- _GIVEN RECORDS_

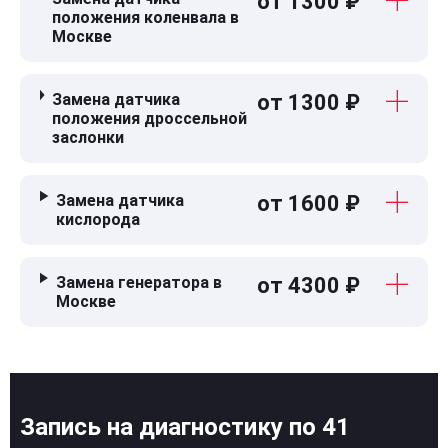
от 1300 ₽
положения коленвала в
Москве
Замена датчика
от 1300 ₽
положения дроссельной
заслонки
Замена датчика
от 1600 ₽
кислорода
Замена генератора в
от 4300 ₽
Москве
Запись на диагностику по 41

- _EXERCISE OBJECTIVE_
Drop the pictures and reproduce the rest of the data exactly.

- _SOLUTION TO THIS PROBLEM_
от 1300 ₽
положения коленвала в
Москве
Замена датчика
от 1300 ₽
положения дроссельной
заслонки
Замена датчика
от 1600 ₽
кислорода
Замена генератора в
от 4300 ₽
Москве
Запись на диагностику по 41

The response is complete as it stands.